═══ DATA SUPPLIED

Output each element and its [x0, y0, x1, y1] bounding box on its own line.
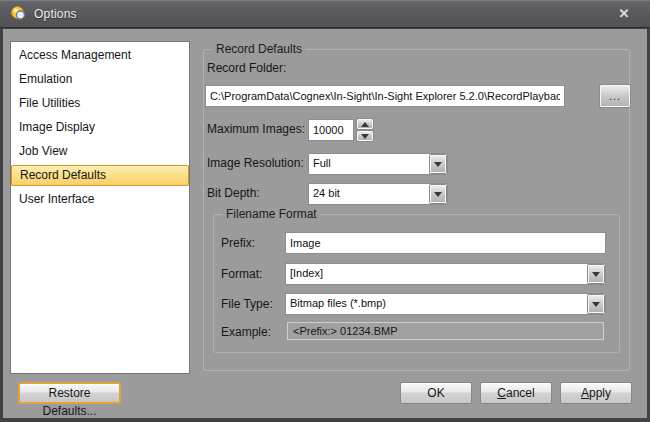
prefix-input[interactable]	[285, 232, 606, 254]
apply-button[interactable]: Apply	[560, 382, 632, 404]
prefix-label: Prefix:	[221, 236, 255, 250]
spin-down-icon[interactable]	[357, 131, 373, 141]
sidebar-item-job-view[interactable]: Job View	[11, 141, 189, 162]
sidebar-item-image-display[interactable]: Image Display	[11, 117, 189, 138]
sidebar-item-emulation[interactable]: Emulation	[11, 69, 189, 90]
ok-button[interactable]: OK	[400, 382, 472, 404]
file-type-value: Bitmap files (*.bmp)	[286, 294, 587, 314]
close-icon[interactable]: ✕	[612, 4, 636, 24]
maximum-images-stepper	[357, 119, 373, 141]
titlebar[interactable]: Options ✕	[0, 0, 650, 28]
image-resolution-label: Image Resolution:	[207, 156, 304, 170]
image-resolution-select[interactable]: Full	[308, 153, 448, 175]
example-value: <Prefix:> 01234.BMP	[287, 322, 604, 340]
dropdown-arrow-icon[interactable]	[588, 295, 604, 313]
maximum-images-label: Maximum Images:	[207, 122, 305, 136]
window-title: Options	[34, 7, 77, 21]
dropdown-arrow-icon[interactable]	[430, 185, 446, 203]
maximum-images-input[interactable]	[308, 119, 354, 141]
example-label: Example:	[221, 325, 271, 339]
category-list: Access Management Emulation File Utiliti…	[10, 41, 190, 374]
dropdown-arrow-icon[interactable]	[588, 265, 604, 283]
bit-depth-label: Bit Depth:	[207, 186, 260, 200]
options-dialog: Options ✕ Access Management Emulation Fi…	[0, 0, 650, 422]
bit-depth-value: 24 bit	[309, 184, 429, 204]
spin-up-icon[interactable]	[357, 119, 373, 129]
format-value: [Index]	[286, 264, 587, 284]
sidebar-item-file-utilities[interactable]: File Utilities	[11, 93, 189, 114]
filename-format-group-title: Filename Format	[222, 207, 321, 221]
format-label: Format:	[221, 267, 262, 281]
image-resolution-value: Full	[309, 154, 429, 174]
record-folder-input[interactable]	[205, 85, 565, 107]
record-folder-label: Record Folder:	[207, 61, 286, 75]
restore-defaults-button[interactable]: Restore Defaults...	[18, 382, 121, 404]
sidebar-item-access-management[interactable]: Access Management	[11, 45, 189, 66]
dropdown-arrow-icon[interactable]	[430, 155, 446, 173]
options-gear-magnifier-icon	[10, 5, 27, 22]
file-type-label: File Type:	[221, 297, 273, 311]
sidebar-item-record-defaults[interactable]: Record Defaults	[11, 165, 189, 186]
bit-depth-select[interactable]: 24 bit	[308, 183, 448, 205]
dialog-body: Access Management Emulation File Utiliti…	[3, 29, 647, 418]
record-defaults-group-title: Record Defaults	[212, 42, 306, 56]
file-type-select[interactable]: Bitmap files (*.bmp)	[285, 293, 606, 315]
sidebar-item-user-interface[interactable]: User Interface	[11, 189, 189, 210]
format-select[interactable]: [Index]	[285, 263, 606, 285]
cancel-button[interactable]: Cancel	[480, 382, 552, 404]
browse-button[interactable]: ...	[600, 85, 630, 107]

══════

WHAT IS REQUIRED: Sift the data above for lines with "button", then copy each one.

ANSWER FOR THE TASK:
apply-button[interactable]: Apply	[560, 382, 632, 404]
ok-button[interactable]: OK	[400, 382, 472, 404]
restore-defaults-button[interactable]: Restore Defaults...	[18, 382, 121, 404]
cancel-button[interactable]: Cancel	[480, 382, 552, 404]
browse-button[interactable]: ...	[600, 85, 630, 107]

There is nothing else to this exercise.